EXERCISE DESCRIPTION:
Pictures do not belong in the copy; restate the records below word for word.

Collected data:
+-------+
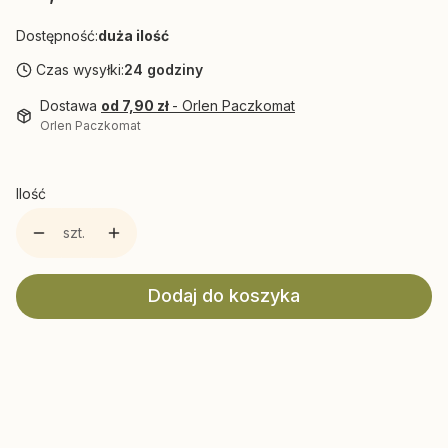
Dostępność:
duża ilość
Czas wysyłki:
24 godziny
Dostawa
od 7,90 zł
- Orlen Paczkomat
Orlen Paczkomat
Ilość
szt.
Dodaj do koszyka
+-------+
TASK RESPONSE:
Dostępność:
duża ilość
Czas wysyłki:
24 godziny
Dostawa
od 7,90 zł
- Orlen Paczkomat
Orlen Paczkomat
Ilość
szt.
Dodaj do koszyka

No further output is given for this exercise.